A couple years ago there was an interesting tidbit at re:Invent about customers moving from DynamoDB to Aurora to save significant costs. The Aurora team made the point that DynamoDB suffers from hotspots despite your best efforts to evenly distribute keys, so you end up overprovisioning. Whereas with Aurora you just pay for I/O. And the scalability is great. Plus you get other nice stuff with Aurora like, you know, traditional SQL multi-operation transactions.
It was kind of buried in a preso from the Aurora team and the high-level messaging from Amazon was still, NoSQL is the most scalable thing. Aurora was and is still seemingly positioned against other solutions within the SQL realm. I sort of get it in theory that NoSQL is still theoretically infinitely scalable whereas Aurora is bounded by 15 read replicas and one write master.. but in practice these days those limits are huge. I think one write master can handle like 100K transactions a second or something.
So, I'm really curious where this has gone in the past couple years if anywhere. Is NoSQL still the best approach?
Since then we've pretty much cut our DynamoDB bill in half and had a drastic reduction in throttled responses.
But, as far as the "you end up overprovisioning" because of hotspots thing, DynamoDB does offer autoscaling these days, which should alleviate a lot of provisioning-related headaches and save you money compared to the provisioning you would have done with DynamoDB, from what I understand.
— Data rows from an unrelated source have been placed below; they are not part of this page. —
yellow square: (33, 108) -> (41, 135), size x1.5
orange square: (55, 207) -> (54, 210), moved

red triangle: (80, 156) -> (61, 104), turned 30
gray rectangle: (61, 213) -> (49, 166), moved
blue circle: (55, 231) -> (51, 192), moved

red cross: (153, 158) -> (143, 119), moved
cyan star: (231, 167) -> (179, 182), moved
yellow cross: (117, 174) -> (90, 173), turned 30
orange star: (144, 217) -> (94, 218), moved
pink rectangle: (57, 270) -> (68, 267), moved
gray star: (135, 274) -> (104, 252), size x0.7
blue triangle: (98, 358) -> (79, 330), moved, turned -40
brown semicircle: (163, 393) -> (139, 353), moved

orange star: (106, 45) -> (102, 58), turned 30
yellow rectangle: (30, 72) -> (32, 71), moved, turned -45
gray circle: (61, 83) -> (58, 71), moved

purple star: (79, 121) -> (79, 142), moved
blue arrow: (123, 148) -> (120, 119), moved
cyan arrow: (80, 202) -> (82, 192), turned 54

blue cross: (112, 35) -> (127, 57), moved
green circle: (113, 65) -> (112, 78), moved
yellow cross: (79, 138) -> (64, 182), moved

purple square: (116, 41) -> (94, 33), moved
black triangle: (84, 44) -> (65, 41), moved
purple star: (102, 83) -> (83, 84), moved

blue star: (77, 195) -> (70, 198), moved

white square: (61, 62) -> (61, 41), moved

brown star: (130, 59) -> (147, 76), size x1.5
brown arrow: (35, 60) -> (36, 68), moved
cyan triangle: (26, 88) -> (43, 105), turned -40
Granted, I don't think I'd want to use Dynamo for anything other than temporary data. Lock-in makes me nervous, and the way it scales up/down really makes it difficult to use it for hourly workloads...by the time it scales up we're close to done needing more capacity, then it doesn't scale down for like 40m after. We set up caps and the DB overflow machanism keeps things from grinding to a halt.
The problem they noted isn't lack of autoscaling, it's that you have to provision the entire datastore to accommodate your hottest partition.
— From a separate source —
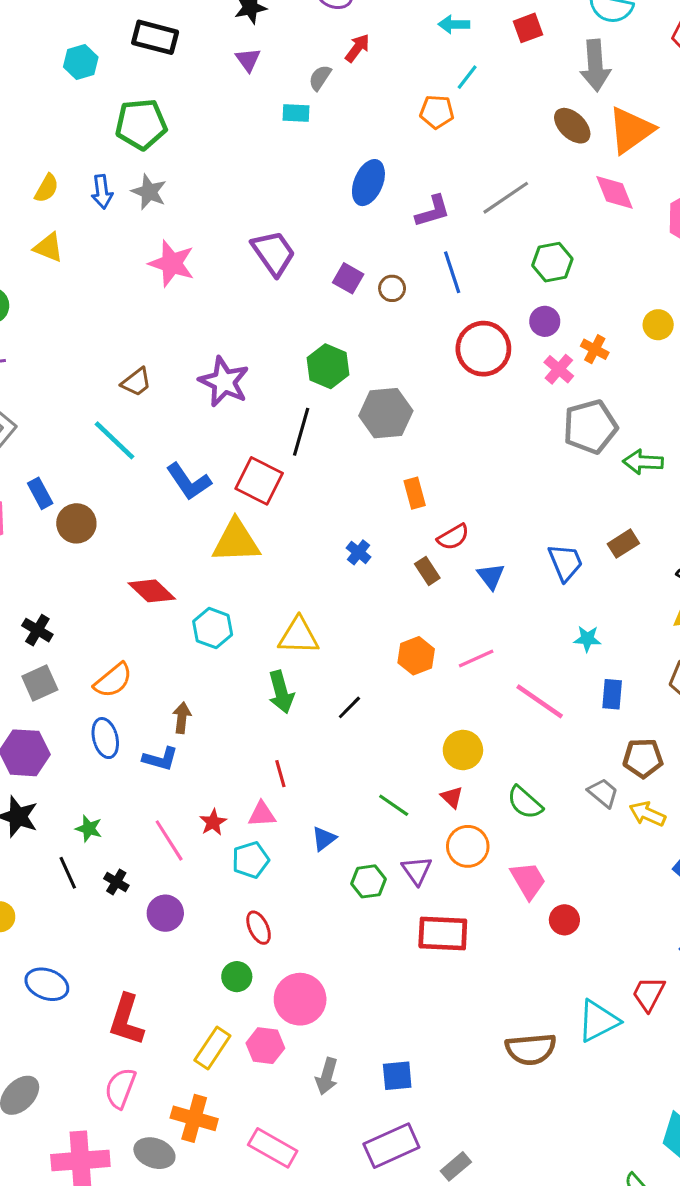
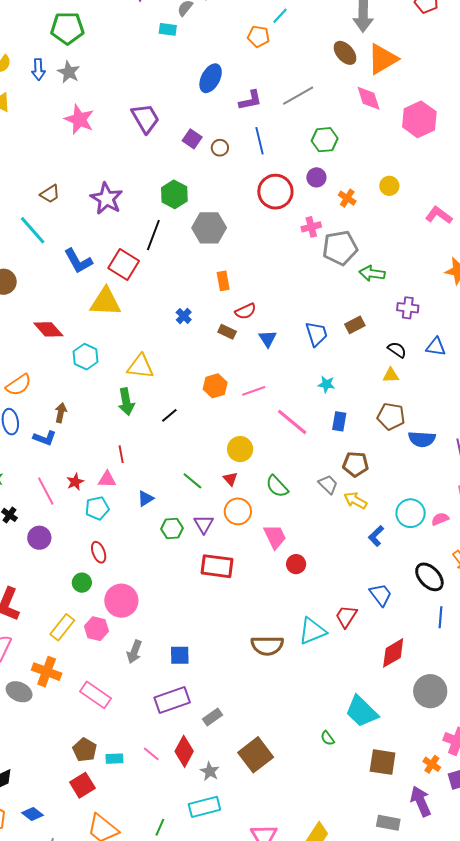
pink cross: (559, 369) -> (311, 227), moved, turned 30
brown rectangle: (427, 571) -> (227, 332), turned -36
 total throughput/num shards
We use Aurora or Postgres for key/value unless we need something specific, like multi-regional capacity or really high-end performance. For that we run ScyllaDB.
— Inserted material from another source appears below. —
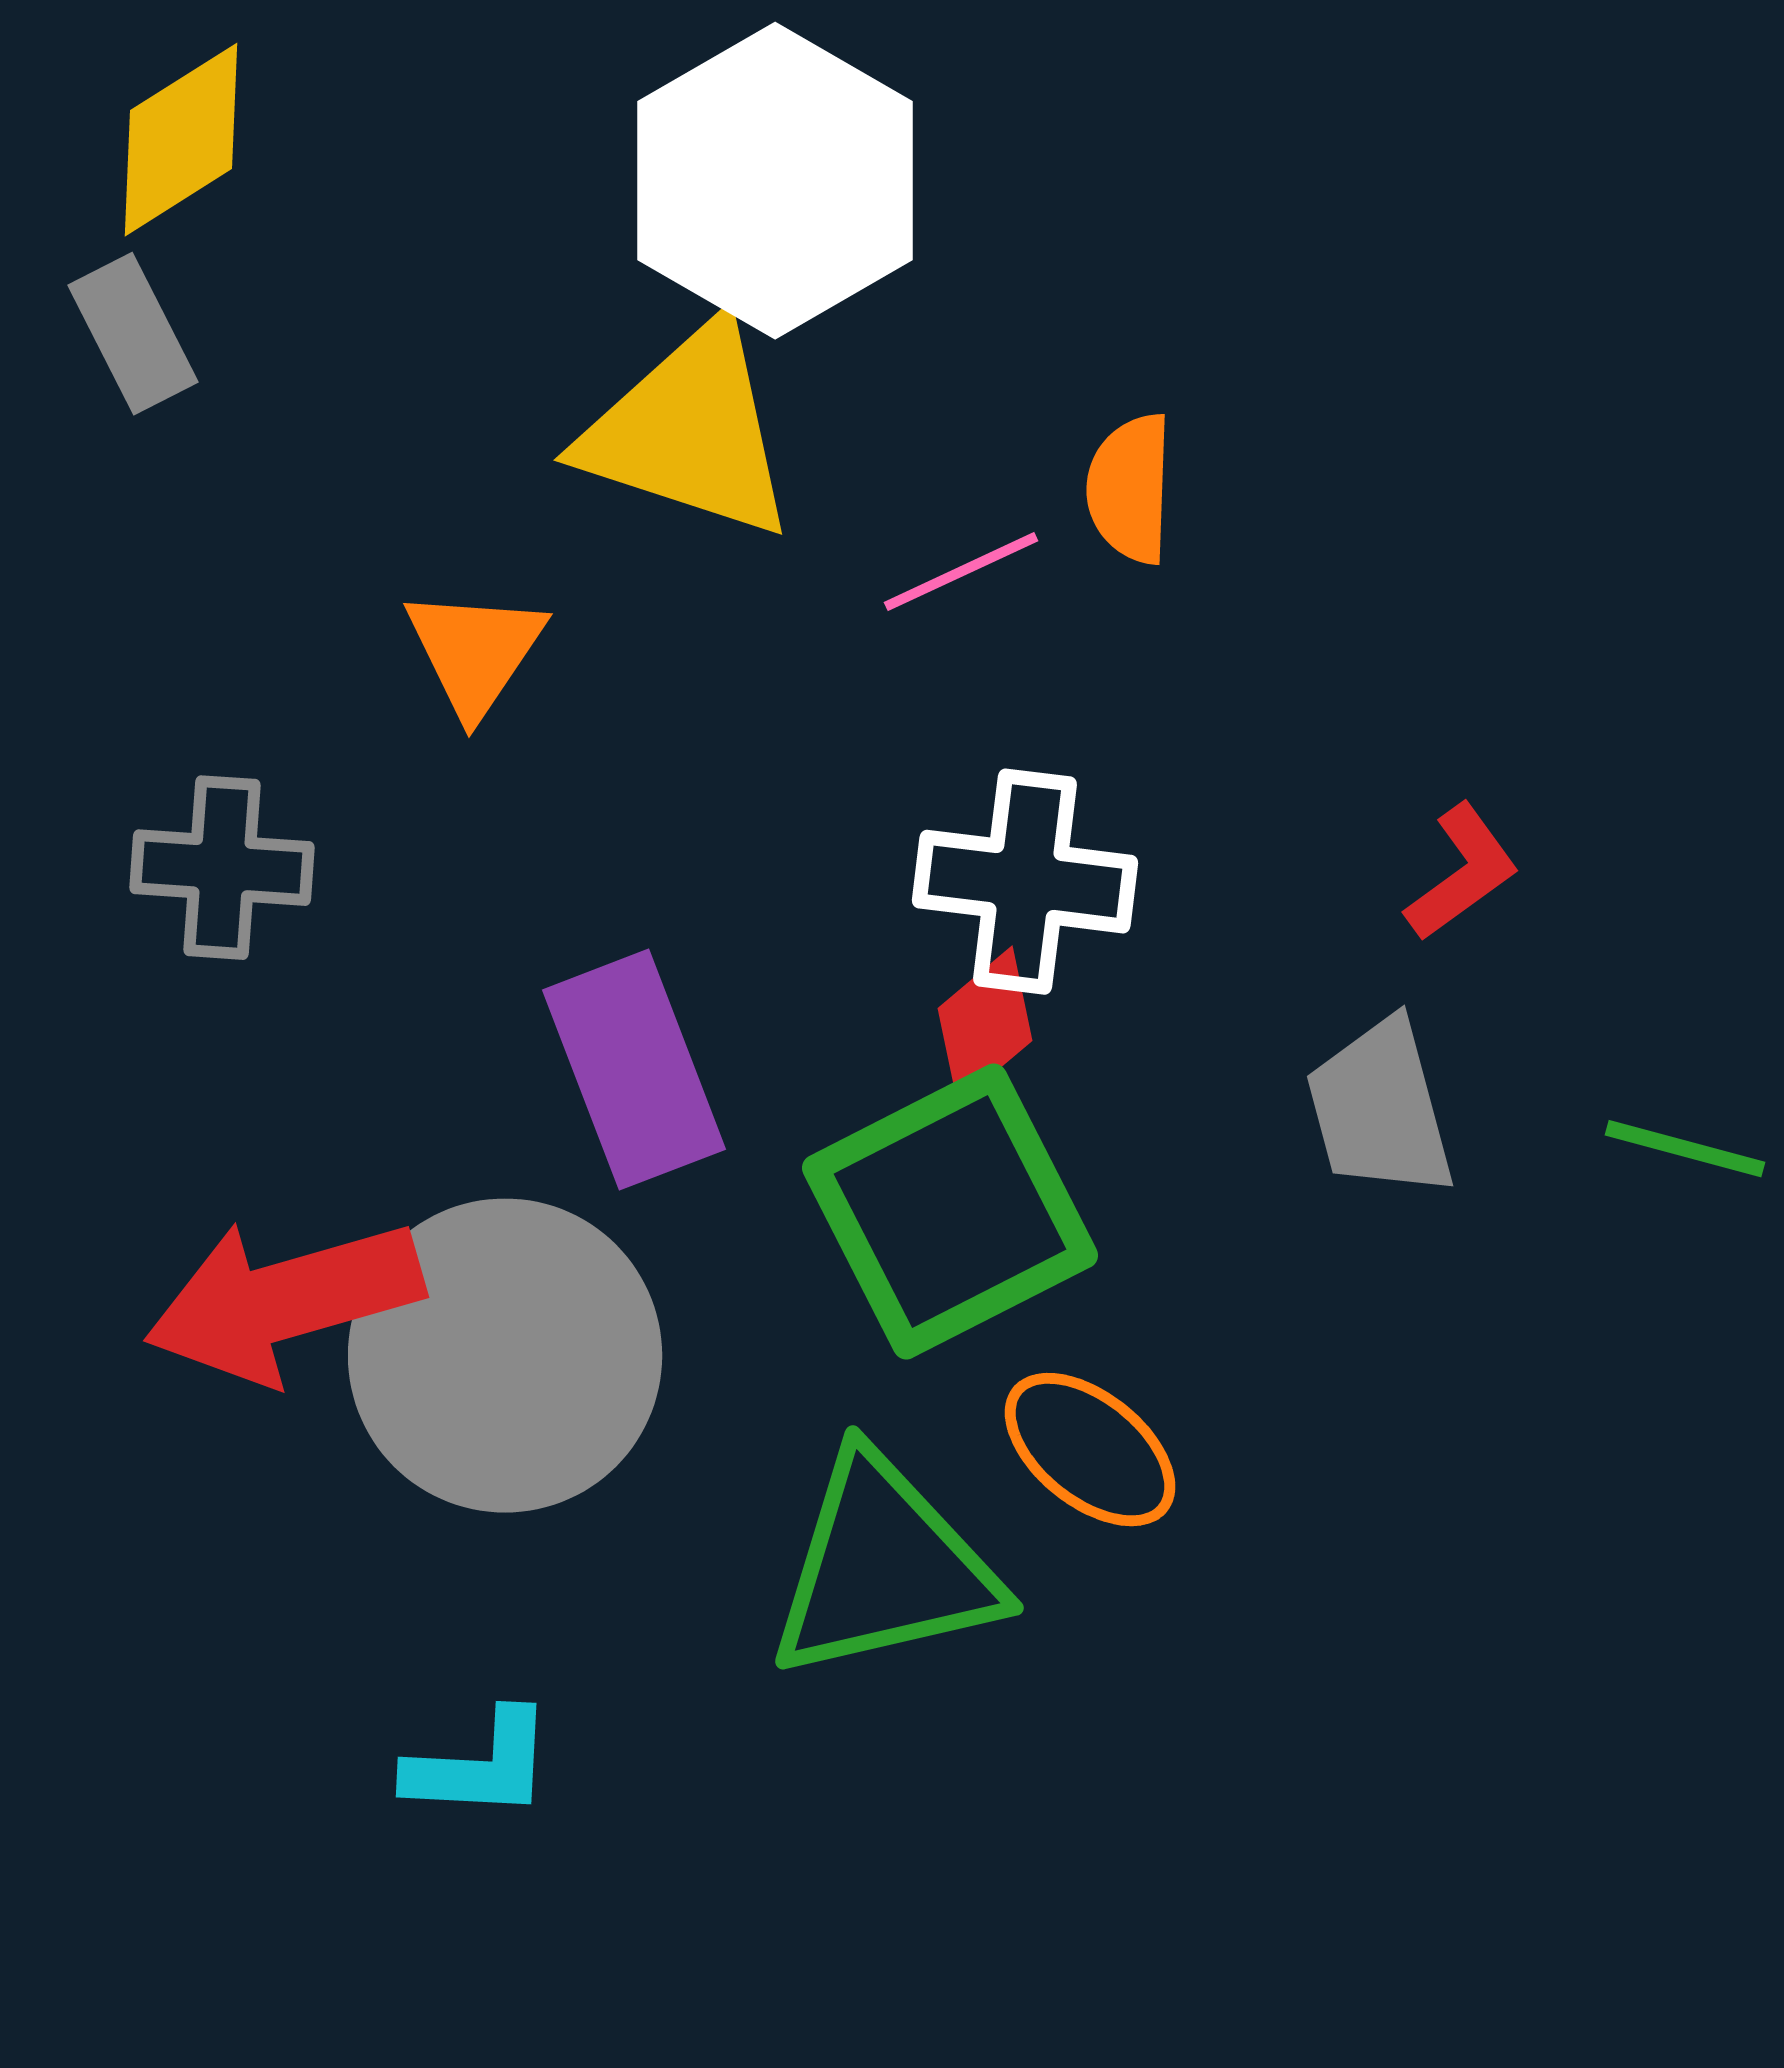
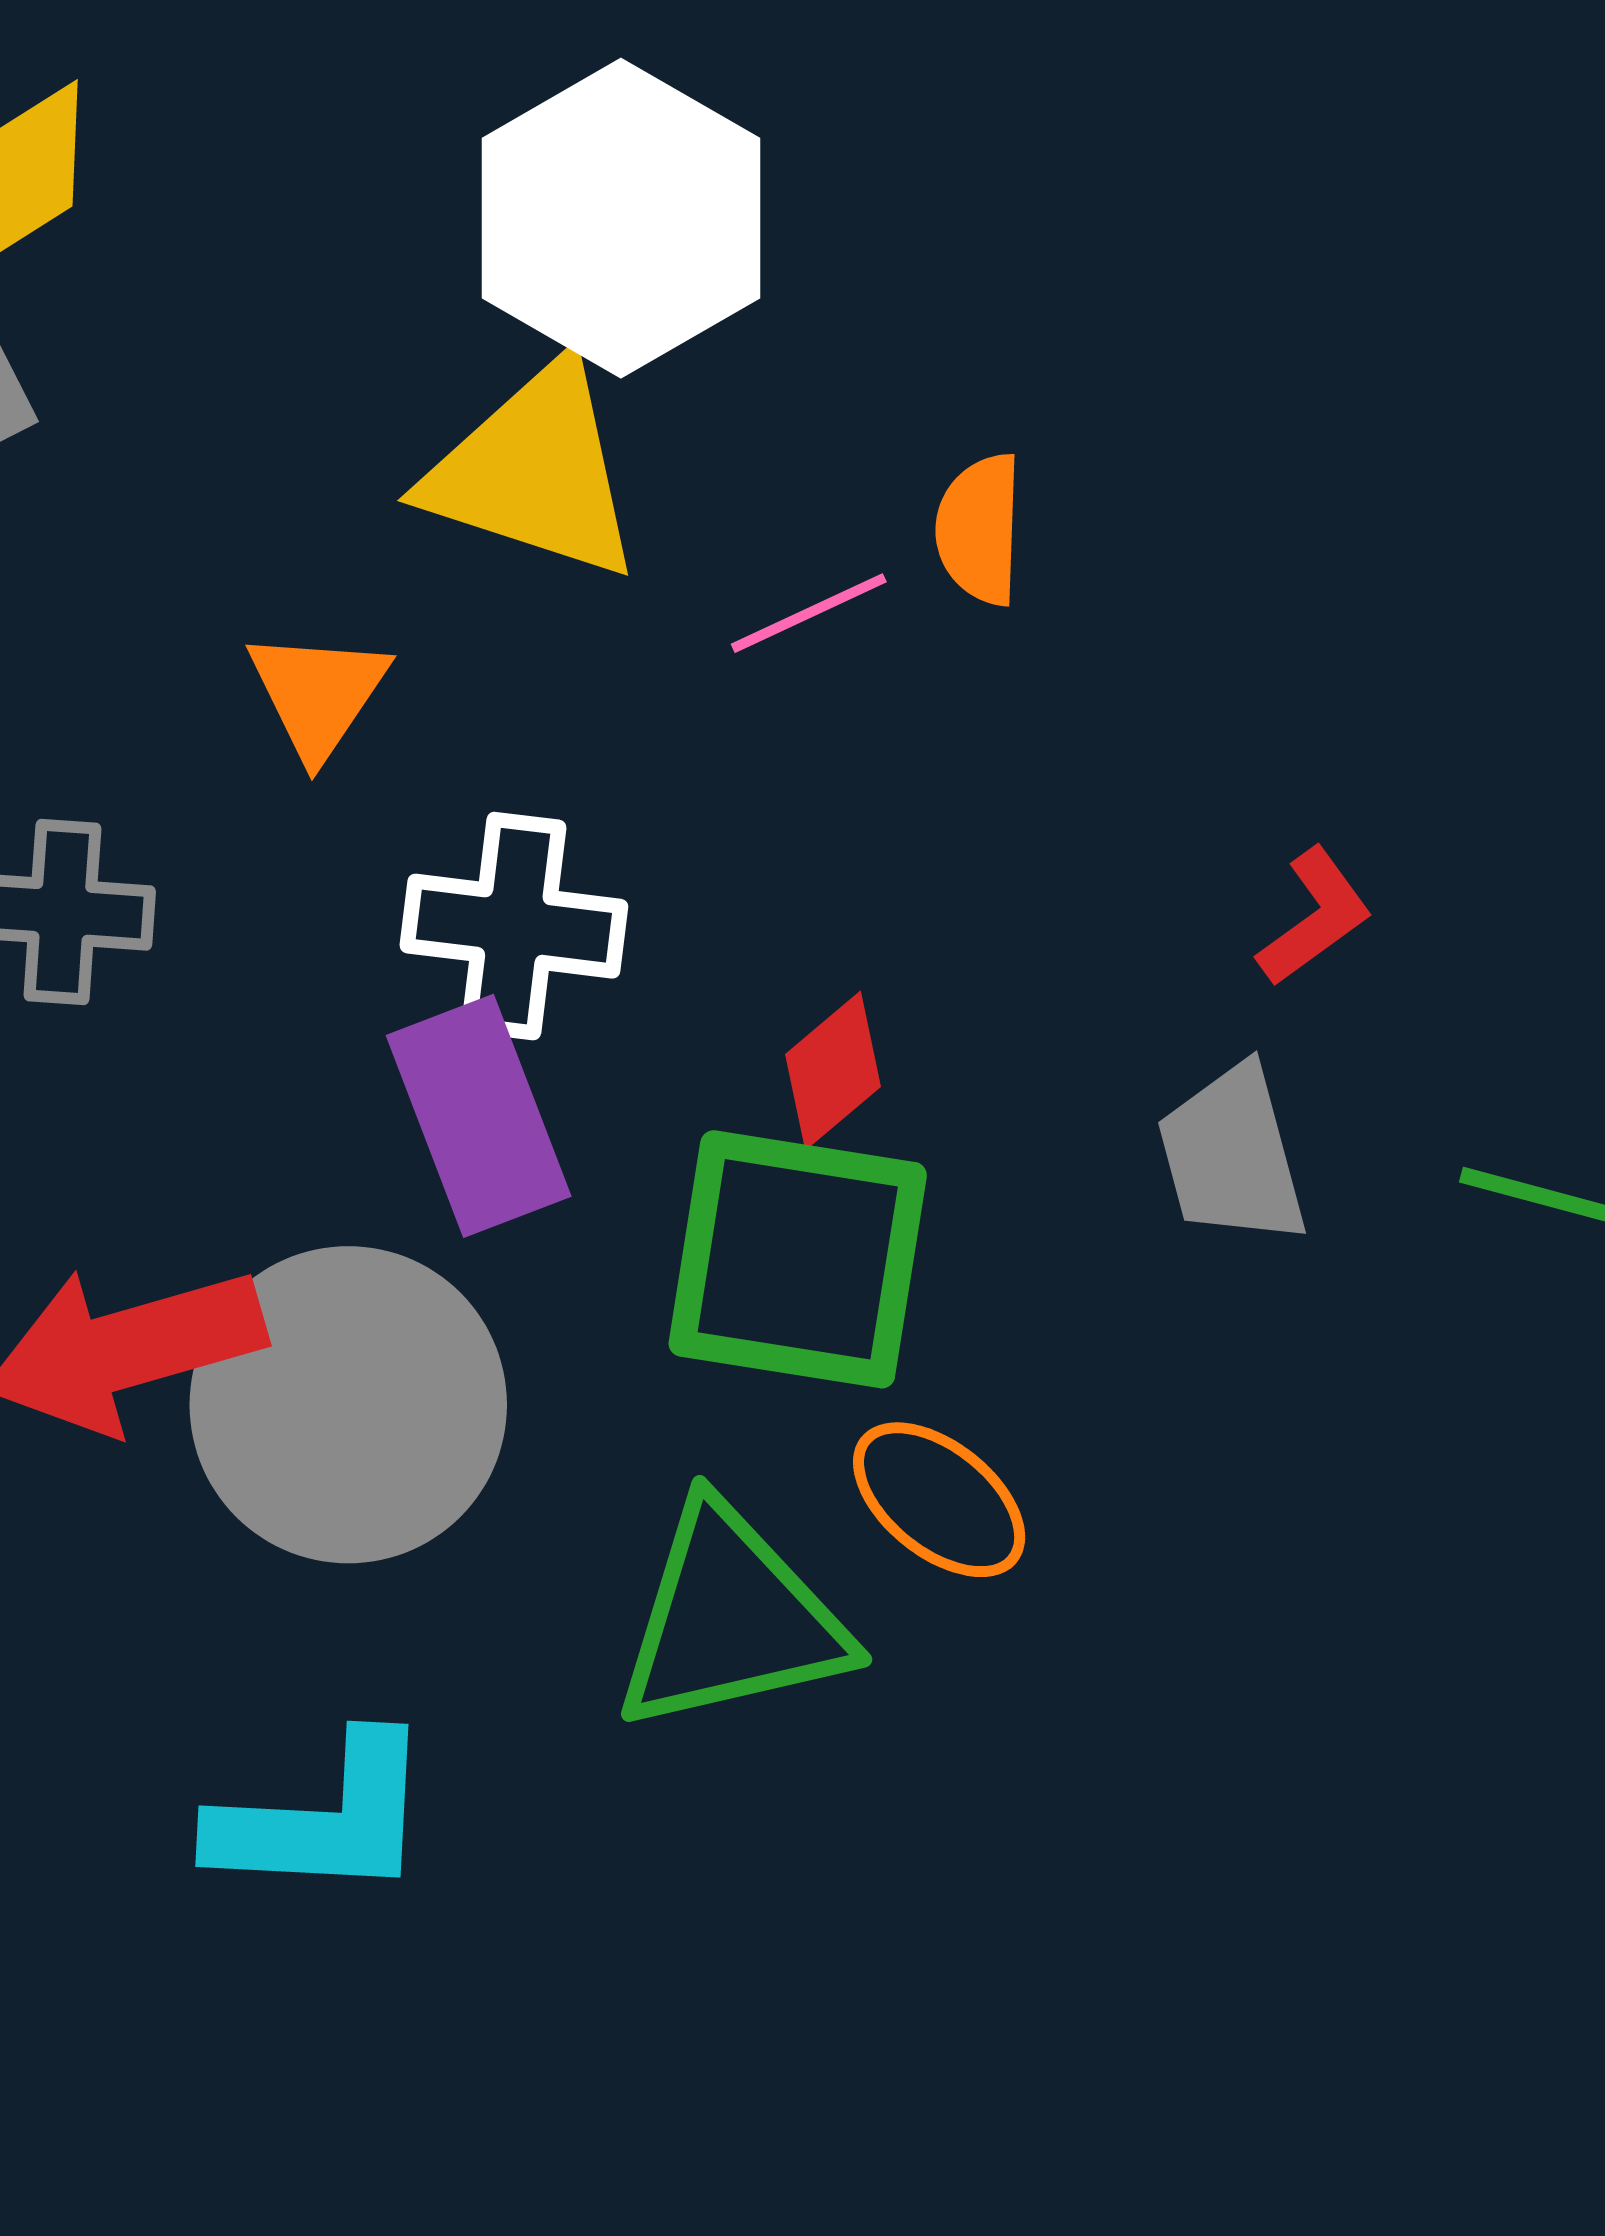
white cross: (1025, 882) -> (514, 926), moved
green square: (950, 1212) -> (798, 1259), turned 36
cyan L-shape: (480, 1766) -> (323, 1819), size x1.5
I'd be really surprised if the client library introduces a latency significant enough to be compared to the network latency between the app server and the database server.
Libraries just have to do more work, compared to simpler protocols, or HTTP which is incredibly easy to scale and pretty much handled automatically by the standard libraries at this point.
Another advantage until two days ago, was that with most of the data stores on AWS, you kept your databases behind a VPC and if you used lambda, your lambda also had to be in a VPC and that increased warm up time for the lambda.
Now, there is the Read Only Data API for serverless Aurora. You don’t have to worry about the traditional connection pooling or being in a VPC.
NoSQL has such a nich usage!
* Fast one-time data import without permanently creating a lot of shards (important if you are restoring from a backup)
* Better visibility into what causes throttling (e.g. was it a hot shard? Was it a brief but large burst of traffic?)
* Lower p99.9 latency. It occasionally has huge latency spikes.
* Indexes of more than 2 columns
* A solution for streaming out updates that is better than dynamodb streams
Wish Dynamo had something similar
A way of doing this without expending all that effort is oh my wish list too.
What bothers you about dynamodb streams specifically?
There is a new breed of databases that use consensus algorithms to enable global multi-region consistency. Google Spanner and FaunaDB where I work are part of this group. I didn’t catch anything about the implementation details of DynamoDB transactions in the article. If they are using a consensus approach, expect them to add multi-region consistency soon. If they are using a traditional active/active replication approach, they’ll be limited to regional replication.
Uh... this is just not true.
I don't think it's fair to compare them.
However, the more recent Google storage offerings based on Cloud Spanner do seem to offer this. I don't see how Amazon can make this statement - that doesn't stop it being an excellent enhancement to DynamoDB though.
It also supports the Cloud Datastore API.
(I work on it!)
Google Cloud Spanner: https://cloud.google.com/spanner/docs/transactions
Google Cloud Firestore: https://firebase.google.com/docs/firestore/manage-data/trans...
Plus if you use Cloud Firestore in Datastore Mode then Google Cloud Datastore would satisfy this requirement as well.
As for Firestore, it’s not clear whether it supports cross-collection transactions. Cloud Datastore does not support cross-namespace transactions AFAICT.
b) Given that the primary use case for namespaces was/is multitenancy, it's not clear to me why you'd want to transact across them. Nevertheless, you can. What's leading you to draw this conclusion?
/database1/key1 = foo
/database2/key2 = bar
“Multi-document transactions can be used across multiple operations, collections, databases, and documents.”
If we're referring specifically to shards then "DynamoDB is the only non-relational database that supports transactions across multiple partitions and tables." no longer sounds like hyperbole.
There is globalization and intermingling happening on technology too.
On a similar thought, a few years back, C# and Java got `Any` generic types, while Python/JS got static types (via python3 typings, typescript)
You are still responsible to implements a Queue or a Lock on the Items you want to mutate.
That said this is a huge milestone for DynamoDB, we can now safely mutate multiples items while remaining ACID.